Re: Distinctions LO1199

Jim Michmerhuizen (jamzen@world.std.com)
Sat, 13 May 1995 20:13:54 +0059 (EDT)

Replying to LO1055 --

On 4 May 1995, Doug Seeley wrote:

> ...Making
> distinctions is a process which as it refines and becomes more subtle, it
> goes deeper and deeper within and without.

Yes. This is one place where, lately, I always picture zooming in on a
Mandelbrot-set graphic. Of _course_, I say to myself, there is no end to
the distinctions we could make. And they're all really there to be made,
too (at least if we're good at what we do). The distinctions are not
imaginary. But they may possibly lie beyond most everybody's threshold of
intellectual perception. They may lie beyond the threshold of what is
practically necessary too.

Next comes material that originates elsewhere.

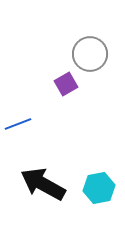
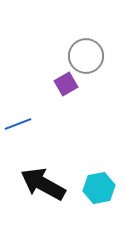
gray circle: moved 4 px left, 2 px down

But that is a different issue from the issue
of whether they're objective.

This is an exciting prospect.
Ultimately, there are
> fundamental distinctions which can be made (although this sounds
> reductionistic like some Theories of Everything,...

Rest easy as far as I'm concerned. Doesn't sound reductionist at all.
The fundamental distinctions are (keeping to my mandelbrot-set image) the
shapes that are left when you squint your eyes and all the detail has
dropped away. The fundamental ones are the _inescapable_ ones.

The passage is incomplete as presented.